[Information]
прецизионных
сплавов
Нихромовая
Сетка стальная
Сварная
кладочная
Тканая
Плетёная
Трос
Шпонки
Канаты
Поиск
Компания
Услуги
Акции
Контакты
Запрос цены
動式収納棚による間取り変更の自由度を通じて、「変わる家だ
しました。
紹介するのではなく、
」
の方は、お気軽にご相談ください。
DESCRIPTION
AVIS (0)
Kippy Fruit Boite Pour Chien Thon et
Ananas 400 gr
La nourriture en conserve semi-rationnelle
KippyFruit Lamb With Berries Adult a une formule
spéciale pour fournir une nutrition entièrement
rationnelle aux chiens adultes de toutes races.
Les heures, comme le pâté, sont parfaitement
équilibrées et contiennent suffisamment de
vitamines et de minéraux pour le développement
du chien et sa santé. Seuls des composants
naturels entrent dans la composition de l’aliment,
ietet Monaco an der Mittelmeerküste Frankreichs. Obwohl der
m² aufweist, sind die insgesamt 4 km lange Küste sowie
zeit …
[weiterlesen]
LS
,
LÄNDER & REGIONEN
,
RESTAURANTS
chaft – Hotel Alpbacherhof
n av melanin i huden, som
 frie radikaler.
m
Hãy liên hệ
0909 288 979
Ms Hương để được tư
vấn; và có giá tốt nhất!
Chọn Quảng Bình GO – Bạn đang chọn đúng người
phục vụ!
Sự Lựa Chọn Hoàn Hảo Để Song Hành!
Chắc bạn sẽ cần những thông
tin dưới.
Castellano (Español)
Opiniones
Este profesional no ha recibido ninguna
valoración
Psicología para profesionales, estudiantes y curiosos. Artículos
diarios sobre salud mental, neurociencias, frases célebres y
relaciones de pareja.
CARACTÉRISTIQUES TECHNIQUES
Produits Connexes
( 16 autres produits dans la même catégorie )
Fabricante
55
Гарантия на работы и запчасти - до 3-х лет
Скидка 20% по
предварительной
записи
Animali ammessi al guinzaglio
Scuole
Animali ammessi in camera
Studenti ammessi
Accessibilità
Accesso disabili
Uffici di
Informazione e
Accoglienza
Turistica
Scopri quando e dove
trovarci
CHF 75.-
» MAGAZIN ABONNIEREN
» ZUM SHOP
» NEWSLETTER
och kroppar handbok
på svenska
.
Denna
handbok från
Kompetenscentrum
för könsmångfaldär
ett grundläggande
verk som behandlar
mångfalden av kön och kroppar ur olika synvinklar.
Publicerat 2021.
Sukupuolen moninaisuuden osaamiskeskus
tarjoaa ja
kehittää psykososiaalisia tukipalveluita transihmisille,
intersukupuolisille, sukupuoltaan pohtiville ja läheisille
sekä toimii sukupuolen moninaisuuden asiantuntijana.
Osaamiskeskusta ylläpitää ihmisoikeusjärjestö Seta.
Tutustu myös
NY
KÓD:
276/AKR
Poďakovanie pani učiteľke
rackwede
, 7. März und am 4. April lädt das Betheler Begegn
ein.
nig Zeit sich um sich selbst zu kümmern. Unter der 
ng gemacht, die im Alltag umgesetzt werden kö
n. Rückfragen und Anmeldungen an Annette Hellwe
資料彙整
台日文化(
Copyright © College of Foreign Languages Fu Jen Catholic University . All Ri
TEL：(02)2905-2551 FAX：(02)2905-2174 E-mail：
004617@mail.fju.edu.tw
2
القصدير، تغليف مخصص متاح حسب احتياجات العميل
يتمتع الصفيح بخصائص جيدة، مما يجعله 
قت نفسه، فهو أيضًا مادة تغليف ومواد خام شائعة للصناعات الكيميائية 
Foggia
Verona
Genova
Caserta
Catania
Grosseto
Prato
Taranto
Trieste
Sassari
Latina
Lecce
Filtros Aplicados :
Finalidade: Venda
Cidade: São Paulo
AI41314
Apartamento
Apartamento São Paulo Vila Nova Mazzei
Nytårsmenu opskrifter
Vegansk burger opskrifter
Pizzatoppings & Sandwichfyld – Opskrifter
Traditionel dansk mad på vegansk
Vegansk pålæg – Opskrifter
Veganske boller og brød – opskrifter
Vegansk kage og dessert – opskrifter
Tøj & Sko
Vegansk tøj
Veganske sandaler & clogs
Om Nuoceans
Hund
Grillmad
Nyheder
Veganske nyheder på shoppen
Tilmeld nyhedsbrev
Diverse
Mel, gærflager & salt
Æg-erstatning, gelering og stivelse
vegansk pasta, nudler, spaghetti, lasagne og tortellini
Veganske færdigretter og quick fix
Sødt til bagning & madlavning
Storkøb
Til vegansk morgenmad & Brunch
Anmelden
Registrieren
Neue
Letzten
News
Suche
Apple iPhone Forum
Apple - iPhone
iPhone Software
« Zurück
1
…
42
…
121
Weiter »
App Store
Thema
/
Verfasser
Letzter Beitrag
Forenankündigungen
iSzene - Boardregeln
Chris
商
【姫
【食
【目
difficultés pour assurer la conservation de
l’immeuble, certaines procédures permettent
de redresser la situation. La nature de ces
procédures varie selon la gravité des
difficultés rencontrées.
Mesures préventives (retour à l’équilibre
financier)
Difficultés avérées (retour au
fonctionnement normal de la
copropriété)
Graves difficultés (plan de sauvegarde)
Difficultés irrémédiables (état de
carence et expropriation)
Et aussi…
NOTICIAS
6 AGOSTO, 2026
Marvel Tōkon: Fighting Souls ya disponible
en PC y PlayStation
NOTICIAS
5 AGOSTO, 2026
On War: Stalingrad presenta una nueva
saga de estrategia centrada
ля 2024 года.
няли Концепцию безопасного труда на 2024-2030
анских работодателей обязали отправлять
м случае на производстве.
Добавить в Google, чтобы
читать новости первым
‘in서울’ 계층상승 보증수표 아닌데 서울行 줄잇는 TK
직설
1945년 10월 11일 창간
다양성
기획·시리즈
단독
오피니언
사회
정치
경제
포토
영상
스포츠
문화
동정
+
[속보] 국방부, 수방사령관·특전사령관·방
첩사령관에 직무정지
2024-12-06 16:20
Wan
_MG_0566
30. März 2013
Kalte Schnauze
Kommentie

[Aim of the task] Starting at the line above that contains "sekä toimii sukupuolen", write out each line exactly until the line that contains "ng gemacht, die im Alltag umgesetzt werden kö" has been written, and stop there.

[Exercise result]
sekä toimii sukupuolen moninaisuuden asiantuntijana.
Osaamiskeskusta ylläpitää ihmisoikeusjärjestö Seta.
Tutustu myös
NY
KÓD:
276/AKR
Poďakovanie pani učiteľke
rackwede
, 7. März und am 4. April lädt das Betheler Begegn
ein.
nig Zeit sich um sich selbst zu kümmern. Unter der 
ng gemacht, die im Alltag umgesetzt werden kö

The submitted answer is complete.